Curation ensures removal of duplicates, low-quality code, and sensitive information while standardizing formatting. This improves model learning efficiency and reduces errors during code generation.

What is chunking, and why is it applied in code LLMs?

Chunking divides large code files into logical segments, such as functions or classes. It allows the model to maintain context and generate syntactically and semantically correct code.

What benefits does FIM (Fill-in-the-Middle) provide for code generation?

FIM trains the model to complete missing segments within existing code blocks. This approach improves code correctness by teaching the model internal dependencies and partial code completion.

What is the purpose of SFT (Supervised Fine-Tuning) in code LLMs?

SFT adapts pretrained LLMs to task-specific programming datasets using input-output examples. It enables the model to generate functional code that passes benchmarks such as HumanEval and the MBPP benchmark.

In what way do prompts and instructions influence code generation?

Well-structured prompts clarify the task, provide input-output examples, and specify constraints. They guide the model to produce code that is syntactically correct and meets code correctness standards.

Which types of failures are common when LLMs generate code?

LLMs often produce syntax errors, incorrect logic, incomplete implementations, or dependency issues. Evaluating outputs on curated programming datasets and standardized benchmarks helps identify and mitigate these errors.
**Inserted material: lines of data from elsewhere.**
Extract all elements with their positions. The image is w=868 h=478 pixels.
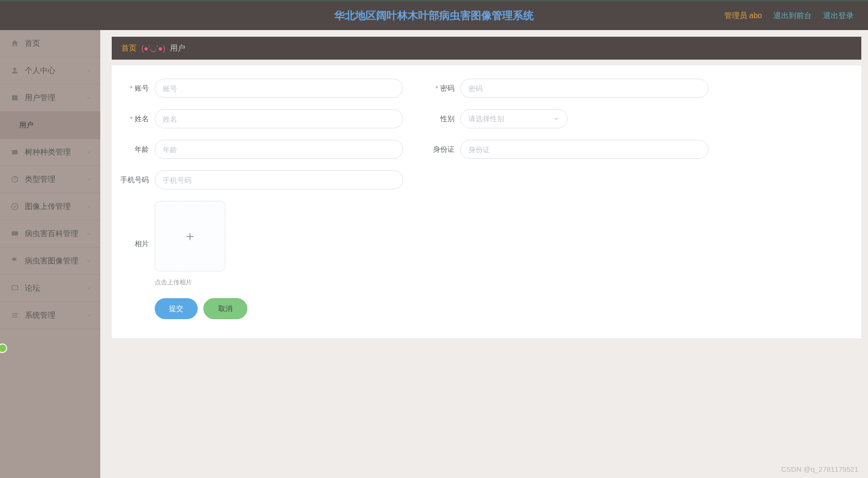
sidebar-item-forum[interactable]: 论坛 [0,275,100,302]
check-icon [11,202,19,211]
chevron-down-icon [86,95,92,101]
logout-link[interactable]: 退出登录 [823,11,854,21]
gender-label: 性别 [417,114,460,124]
app-title: 华北地区阔叶林木叶部病虫害图像管理系统 [334,9,534,23]
admin-label: 管理员 abo [724,11,762,21]
age-input[interactable] [155,140,403,159]
breadcrumb-current: 用户 [170,43,185,53]
chevron-down-icon [86,312,92,318]
sidebar-label: 类型管理 [25,175,55,185]
sidebar-item-system[interactable]: 系统管理 [0,302,100,329]
sidebar-item-pest-wiki[interactable]: 病虫害百科管理 [0,220,100,248]
sidebar-item-user-mgmt[interactable]: 用户管理 [0,84,100,112]
photo-upload[interactable]: ＋ [155,201,225,271]
phone-label: 手机号码 [112,176,155,185]
breadcrumb: 首页 (●'◡'●) 用户 [112,37,861,60]
sidebar-item-home[interactable]: 首页 [0,30,100,57]
plus-icon: ＋ [183,227,197,245]
chevron-down-icon [86,285,92,291]
power-icon [11,175,19,184]
sidebar-item-profile[interactable]: 个人中心 [0,57,100,84]
header: 华北地区阔叶林木叶部病虫害图像管理系统 管理员 abo 退出到前台 退出登录 [0,1,868,30]
content-area: 首页 (●'◡'●) 用户 账号 密码 姓名 [100,30,868,478]
chevron-down-icon [86,258,92,264]
name-label: 姓名 [112,114,155,124]
monitor-icon [11,229,19,238]
breadcrumb-separator: (●'◡'●) [141,44,165,53]
breadcrumb-home[interactable]: 首页 [121,43,137,53]
phone-input[interactable] [155,170,403,189]
submit-button[interactable]: 提交 [155,298,198,319]
svg-point-0 [13,68,16,71]
chevron-down-icon [86,204,92,209]
sidebar-label: 树种种类管理 [25,147,71,157]
sidebar-label: 图像上传管理 [25,202,71,212]
account-label: 账号 [112,84,155,93]
watermark: CSDN @q_2781179521 [781,465,858,473]
sidebar-label: 首页 [25,39,40,49]
sidebar-item-type-mgmt[interactable]: 类型管理 [0,166,100,193]
svg-rect-7 [12,286,18,290]
user-form: 账号 密码 姓名 性别 请选择性别 [112,65,861,338]
idcard-input[interactable] [460,140,709,159]
chevron-down-icon [553,115,560,122]
sidebar-label: 系统管理 [25,311,55,321]
sidebar-label: 用户管理 [25,93,55,103]
home-icon [11,39,19,48]
sidebar-item-image-upload[interactable]: 图像上传管理 [0,193,100,220]
svg-rect-6 [11,231,18,236]
sidebar-label: 病虫害百科管理 [25,229,78,239]
sidebar-label: 个人中心 [25,66,55,76]
age-label: 年龄 [112,145,155,154]
flag-icon [11,257,19,265]
account-input[interactable] [155,79,403,98]
exit-front-link[interactable]: 退出到前台 [773,11,812,21]
gender-placeholder: 请选择性别 [468,114,504,124]
tree-icon [11,148,19,156]
sidebar: 首页 个人中心 用户管理 用户 树种种类管理 类型管理 图像上传管理 [0,30,100,478]
password-label: 密码 [417,84,460,93]
svg-rect-2 [12,150,18,155]
sidebar-label: 病虫害图像管理 [25,256,78,266]
sidebar-item-pest-image[interactable]: 病虫害图像管理 [0,248,100,275]
sidebar-label: 用户 [19,121,33,130]
chat-icon [11,284,19,292]
chevron-down-icon [86,68,92,73]
svg-rect-1 [12,95,18,101]
upload-hint: 点击上传相片 [155,278,225,287]
users-icon [11,94,19,102]
chevron-down-icon [86,231,92,237]
chevron-down-icon [86,177,92,182]
photo-label: 相片 [112,239,155,249]
user-icon [11,66,19,75]
svg-point-5 [11,203,18,210]
password-input[interactable] [460,79,709,98]
idcard-label: 身份证 [417,145,460,154]
sidebar-label: 论坛 [25,283,40,293]
cancel-button[interactable]: 取消 [203,298,247,319]
sidebar-item-user[interactable]: 用户 [0,112,100,139]
chevron-down-icon [86,149,92,155]
menu-icon [11,311,19,320]
gender-select[interactable]: 请选择性别 [460,109,568,128]
name-input[interactable] [155,109,403,128]
sidebar-item-tree-species[interactable]: 树种种类管理 [0,139,100,166]
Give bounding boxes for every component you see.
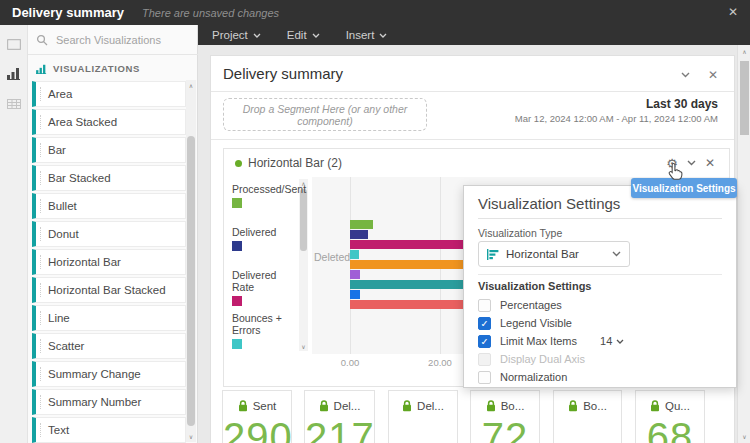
scroll-up-icon[interactable]: ∧ [186, 82, 196, 89]
scroll-down-icon[interactable]: ∨ [299, 343, 308, 350]
checkbox[interactable]: ✓ [478, 317, 491, 330]
legend-item[interactable]: Delivered Rate [232, 269, 296, 306]
checkbox[interactable] [478, 371, 491, 384]
scroll-up-icon[interactable]: ∧ [738, 48, 750, 55]
checkbox[interactable]: ✓ [478, 335, 491, 348]
viz-item-horizontal-bar-stacked[interactable]: Horizontal Bar Stacked [32, 277, 186, 303]
chevron-down-icon [612, 251, 621, 257]
legend-item[interactable]: Processed/Sent [232, 183, 296, 208]
segment-drop-zone[interactable]: Drop a Segment Here (or any other compon… [223, 98, 427, 131]
settings-options: Percentages✓Legend Visible✓Limit Max Ite… [478, 296, 726, 386]
collapse-viz-icon[interactable] [687, 160, 696, 166]
search-box [28, 25, 198, 55]
bar-series-8[interactable] [350, 290, 360, 299]
app-window: Delivery summary There are unsaved chang… [0, 0, 750, 443]
legend-item[interactable]: Delivered [232, 226, 296, 251]
card-header: Bo... [471, 400, 539, 412]
date-range[interactable]: Last 30 days Mar 12, 2024 12:00 AM - Apr… [515, 97, 718, 124]
card-header: Sent [223, 400, 291, 412]
checkbox[interactable] [478, 299, 491, 312]
summary-card-6[interactable]: Qu...68 [635, 390, 705, 443]
menu-insert[interactable]: Insert [346, 29, 388, 41]
setting-limit-max-items[interactable]: ✓Limit Max Items14 [478, 332, 726, 350]
summary-card-2[interactable]: Del...217 [304, 390, 375, 443]
legend-swatch [232, 296, 242, 306]
bar-bounces-errors[interactable] [350, 250, 359, 259]
close-panel-icon[interactable]: ✕ [708, 68, 718, 82]
viz-item-horizontal-bar[interactable]: Horizontal Bar [32, 249, 186, 275]
left-icon-rail [0, 25, 28, 443]
menu-project[interactable]: Project [212, 29, 261, 41]
checkbox[interactable] [478, 353, 491, 366]
scroll-down-icon[interactable]: ∨ [738, 433, 750, 440]
viz-item-bullet[interactable]: Bullet [32, 193, 186, 219]
visualization-type-label: Visualization Type [478, 227, 562, 239]
chevron-down-icon [253, 33, 261, 38]
chart-legend: ∧ ∨ Processed/SentDeliveredDelivered Rat… [226, 177, 310, 354]
setting-normalization[interactable]: Normalization [478, 368, 726, 386]
scroll-down-icon[interactable]: ∨ [186, 433, 196, 440]
close-viz-icon[interactable]: ✕ [705, 156, 715, 170]
viz-item-donut[interactable]: Donut [32, 221, 186, 247]
project-title: Delivery summary [12, 5, 124, 20]
unsaved-changes-status: There are unsaved changes [142, 7, 279, 19]
visualization-type-dropdown[interactable]: Horizontal Bar [478, 241, 630, 267]
scrollbar-thumb[interactable] [187, 136, 195, 426]
setting-label: Legend Visible [500, 317, 572, 329]
popover-title: Visualization Settings [478, 195, 620, 212]
viz-item-summary-number[interactable]: Summary Number [32, 389, 186, 415]
sidebar-scrollbar[interactable]: ∧ ∨ [186, 80, 196, 442]
viz-item-summary-change[interactable]: Summary Change [32, 361, 186, 387]
visualizations-icon[interactable] [7, 67, 21, 80]
setting-display-dual-axis[interactable]: Display Dual Axis [478, 350, 726, 368]
viz-color-dot [235, 160, 242, 167]
bar-delivered[interactable] [350, 230, 368, 239]
search-input[interactable] [54, 33, 184, 47]
menu-edit[interactable]: Edit [287, 29, 320, 41]
lock-icon [486, 400, 496, 412]
summary-card-3[interactable]: Del... [388, 390, 458, 443]
viz-item-bar[interactable]: Bar [32, 137, 186, 163]
menu-label: Project [212, 29, 248, 41]
summary-card-4[interactable]: Bo...72 [470, 390, 540, 443]
divider [478, 274, 722, 275]
lock-icon [568, 400, 578, 412]
viz-item-bar-stacked[interactable]: Bar Stacked [32, 165, 186, 191]
bar-series-6[interactable] [350, 270, 360, 279]
summary-card-1[interactable]: Sent290 [222, 390, 292, 443]
close-icon[interactable]: ✕ [728, 5, 738, 19]
max-items-dropdown[interactable]: 14 [600, 335, 624, 347]
lock-icon [319, 400, 329, 412]
scrollbar-thumb[interactable] [740, 61, 749, 135]
viz-item-area-stacked[interactable]: Area Stacked [32, 109, 186, 135]
scrollbar-thumb[interactable] [300, 189, 307, 251]
titlebar: Delivery summary There are unsaved chang… [0, 0, 750, 25]
legend-item[interactable]: Bounces + Errors [232, 312, 296, 349]
panels-icon[interactable] [7, 39, 21, 50]
max-items-value: 14 [600, 335, 612, 347]
main-scrollbar[interactable]: ∧ ∨ [737, 45, 750, 443]
legend-label: Delivered Rate [232, 269, 296, 293]
card-header: Del... [305, 400, 374, 412]
panel-title: Delivery summary [223, 65, 343, 82]
setting-label: Display Dual Axis [500, 353, 585, 365]
divider [211, 91, 734, 92]
viz-item-text[interactable]: Text [32, 417, 186, 443]
card-label: Bo... [583, 400, 607, 412]
chevron-down-icon [379, 33, 387, 38]
viz-item-area[interactable]: Area [32, 81, 186, 107]
setting-legend-visible[interactable]: ✓Legend Visible [478, 314, 726, 332]
collapse-panel-icon[interactable] [681, 72, 690, 78]
summary-card-5[interactable]: Bo... [553, 390, 622, 443]
menu-label: Insert [346, 29, 375, 41]
date-range-label: Last 30 days [515, 97, 718, 111]
bar-processed-sent[interactable] [350, 220, 373, 229]
card-header: Bo... [554, 400, 621, 412]
legend-label: Processed/Sent [232, 183, 296, 195]
viz-item-line[interactable]: Line [32, 305, 186, 331]
setting-percentages[interactable]: Percentages [478, 296, 726, 314]
viz-item-scatter[interactable]: Scatter [32, 333, 186, 359]
components-table-icon[interactable] [7, 99, 21, 109]
legend-scrollbar[interactable]: ∧ ∨ [299, 179, 308, 351]
date-range-dates: Mar 12, 2024 12:00 AM - Apr 11, 2024 12:… [515, 113, 718, 124]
What advantages do PEFT and quantization offer for training code LLMs?

PEFT fine-tunes only a subset of model parameters, and quantization reduces memory requirements. Together, they enable efficient training on large programming datasets while maintaining high code correctness.

What contributions do RLHF, DPO, and RAG make to coding performance?

RLHF aligns outputs with human preferences, DPO optimizes for preferred code choices, and RAG incorporates relevant retrieved code examples. These methods collectively enhance functional accuracy and code correctness in real-world coding tasks.

Why are benchmarks like HumanEval and MBPP essential for evaluation?

They provide standardized tests to measure model performance and code correctness. Using these benchmarks ensures that LLMs generalize effectively across diverse programming datasets and practical coding tasks.